If you are thinking of selling your home, now might be the moment. In the first quarter of this year, home prices rose 10.3 percent, on average, compared with the same time last year, according to the S&P/Case-Shiller U.S. National Home Price Index.
Here’s one key to getting top dollar: Sell it quickly. The longer your home stays on the market, the greater the chance that you’ll have to drop the price. Your job, as a home seller, is to make your home as appealing as possible. And yet, some homeowners ignore even the basics.
That’s why Money Talks News founder Stacy Johnson, in the video below, tells homeowners — tongue-in-cheek — how not to sell their homes. After you’ve watched it, read on for more turnoffs to prospective buyers, how to fix them, and the related costs.
Here are 12 ways home sellers often shoot themselves in the foot:
1. Dirt and neglect
Many buyers want a home in move-in condition. Few things are less appealing than inheriting someone’s dirty home. So, make a great impression by cleaning up the place until it sparkles and replacing missing or broken hardware and old toilet seats.

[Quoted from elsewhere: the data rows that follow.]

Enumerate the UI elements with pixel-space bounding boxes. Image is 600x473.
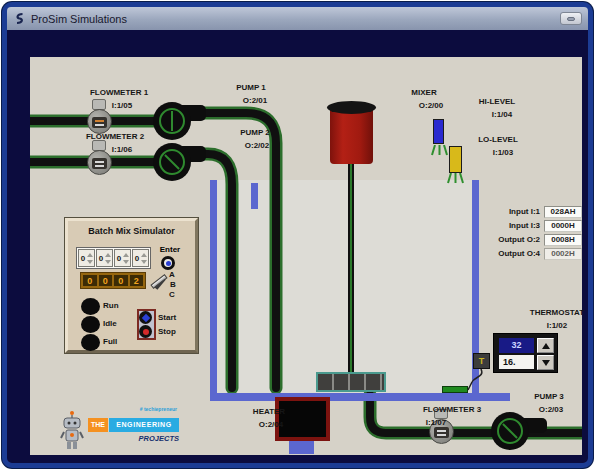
stop-button[interactable] <box>139 325 152 338</box>
title-bar[interactable]: ProSim Simulations <box>7 7 588 30</box>
full-lamp-label: Full <box>103 337 117 346</box>
hi-level-address: I:1/04 <box>492 110 512 119</box>
pump3-address: O:2/03 <box>539 405 563 414</box>
lo-level-sensor-legs <box>447 173 464 184</box>
inlet-indicator <box>251 183 258 209</box>
screenshot: ProSim Simulations FLOWMETER 1 I:1/0 <box>0 0 600 473</box>
io-value-output4: 0002H <box>544 248 582 260</box>
thumbwheel-2-down-icon[interactable] <box>105 260 111 264</box>
io-value-input1: 028AH <box>544 206 582 218</box>
thumbwheel-4[interactable]: 0 <box>132 249 149 267</box>
flowmeter3-address: I:1/07 <box>426 418 446 427</box>
run-lamp-label: Run <box>103 301 119 310</box>
lo-level-address: I:1/03 <box>493 148 513 157</box>
thumbwheel-3[interactable]: 0 <box>114 249 131 267</box>
flowmeter2-dial <box>92 158 107 169</box>
io-label-input1: Input I:1 <box>445 207 540 216</box>
flowmeter1-label: FLOWMETER 1 <box>90 88 148 97</box>
hi-level-sensor <box>433 119 444 144</box>
selector-option-c: C <box>169 290 175 299</box>
io-label-input3: Input I:3 <box>445 221 540 230</box>
start-label: Start <box>158 313 176 322</box>
pump2-label: PUMP 2 <box>240 128 270 137</box>
lo-level-label: LO-LEVEL <box>478 135 518 144</box>
thumbwheel-block: 0 0 0 0 <box>76 247 151 269</box>
thermostat-high-field[interactable]: 32 <box>499 338 534 353</box>
thumbwheel-4-up-icon[interactable] <box>141 253 147 257</box>
pump3-label: PUMP 3 <box>534 392 564 401</box>
thumbwheel-1-digit: 0 <box>80 254 86 263</box>
heater-address: O:2/04 <box>259 420 283 429</box>
pump1-label: PUMP 1 <box>236 83 266 92</box>
hi-level-label: HI-LEVEL <box>479 97 515 106</box>
heater-symbol <box>275 397 330 441</box>
io-value-input3: 0000H <box>544 220 582 232</box>
digital-display: 0 0 0 2 <box>80 272 146 289</box>
logo-word-the: THE <box>88 418 108 432</box>
io-value-output2: 0008H <box>544 234 582 246</box>
app-icon <box>13 12 26 25</box>
run-lamp <box>81 298 100 315</box>
flowmeter1-symbol <box>87 109 112 134</box>
hi-level-sensor-legs <box>431 145 448 156</box>
pump1-symbol <box>153 102 191 140</box>
pump3-symbol <box>491 412 529 450</box>
thumbwheel-2-digit: 0 <box>98 254 104 263</box>
selector-option-b: B <box>170 280 176 289</box>
stop-button-icon <box>143 329 149 335</box>
thermostat-control: 32 16. <box>493 333 558 373</box>
lo-level-sensor <box>449 146 462 173</box>
window-title: ProSim Simulations <box>31 13 127 25</box>
logo-word-projects: PROJECTS <box>128 434 179 443</box>
thumbwheel-1-up-icon[interactable] <box>87 253 93 257</box>
mixer-label: MIXER <box>411 88 436 97</box>
thermostat-up-button[interactable] <box>537 338 554 353</box>
thumbwheel-4-digit: 0 <box>134 254 140 263</box>
up-arrow-icon <box>542 343 550 349</box>
display-digit-2: 0 <box>99 275 113 286</box>
probe-wire <box>460 365 490 395</box>
thermostat-address: I:1/02 <box>547 321 567 330</box>
minimize-icon <box>567 17 575 21</box>
enter-button[interactable] <box>161 256 175 270</box>
down-arrow-icon <box>542 360 550 366</box>
start-button-icon <box>141 313 149 321</box>
flowmeter2-label: FLOWMETER 2 <box>86 132 144 141</box>
prosim-window: ProSim Simulations FLOWMETER 1 I:1/0 <box>2 2 593 468</box>
display-digit-1: 0 <box>83 275 97 286</box>
batch-mix-simulator-panel: Batch Mix Simulator 0 0 0 <box>65 218 198 353</box>
enter-label: Enter <box>156 245 184 254</box>
logo-tagline: # techiepreneur <box>93 406 177 412</box>
flowmeter2-symbol <box>87 150 112 175</box>
panel-title: Batch Mix Simulator <box>68 226 195 236</box>
full-lamp <box>81 334 100 351</box>
engineering-projects-logo: # techiepreneur THE ENGINEERING PROJECTS <box>58 398 186 454</box>
pump2-address: O:2/02 <box>245 141 269 150</box>
thumbwheel-1[interactable]: 0 <box>78 249 95 267</box>
flowmeter3-dial <box>434 427 449 438</box>
flowmeter2-address: I:1/06 <box>112 145 132 154</box>
stop-label: Stop <box>158 327 176 336</box>
mixer-motor <box>330 107 373 164</box>
minimize-button[interactable] <box>560 12 582 25</box>
pump1-address: O:2/01 <box>243 96 267 105</box>
tank-wall-left <box>210 180 217 401</box>
thermostat-down-button[interactable] <box>537 355 554 370</box>
thumbwheel-4-down-icon[interactable] <box>141 260 147 264</box>
thumbwheel-1-down-icon[interactable] <box>87 260 93 264</box>
thumbwheel-2-up-icon[interactable] <box>105 253 111 257</box>
heater-stub <box>289 441 314 454</box>
thumbwheel-2[interactable]: 0 <box>96 249 113 267</box>
thermostat-label: THERMOSTAT <box>530 308 584 317</box>
io-label-output2: Output O:2 <box>445 235 540 244</box>
idle-lamp <box>81 316 100 333</box>
thermostat-low-field[interactable]: 16. <box>499 355 534 369</box>
thumbwheel-3-digit: 0 <box>116 254 122 263</box>
display-digit-4: 2 <box>130 275 144 286</box>
thumbwheel-3-up-icon[interactable] <box>123 253 129 257</box>
flowmeter1-address: I:1/05 <box>112 101 132 110</box>
start-button[interactable] <box>139 311 152 324</box>
selector-option-a: A <box>169 270 175 279</box>
mixer-shaft <box>348 164 354 372</box>
thumbwheel-3-down-icon[interactable] <box>123 260 129 264</box>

Do this: Imagine your home through a buyer’s eyes as you:
- Scrub every cranny, cupboard and baseboard from basement to attic. Scour kitchen grease and dirt and dust around and under appliances.
- Clean tile and grout.
- Install fresh drawer liners.
- Replace old drawer pulls (Ikea has good-looking, cheap ones).
Cost: Elbow grease and $200 to $400 for cleaning supplies, hardware, toilet seats and drawer paper.
Smells are a serious turnoff. Many real estate agents tell clients to avoid cooking fish or frying food while the home is up for sale.
Pet odors can be most offensive of all. Julie Dana, co-author of “The Complete Idiot’s Guide to Staging Your Home to Sell,” told Bankrate she has clients not only banish litter boxes and smelly dog beds but remove any evidence of pets, including the pets themselves, while a home is for sale.
Do this: Clean thoroughly, rip out carpets (see below), clean the refrigerator, freezer, stove and oven. Scrub toilets thoroughly. Use baking soda in drains, including the garbage disposal. Remove trash and kitchen waste daily and before a showing.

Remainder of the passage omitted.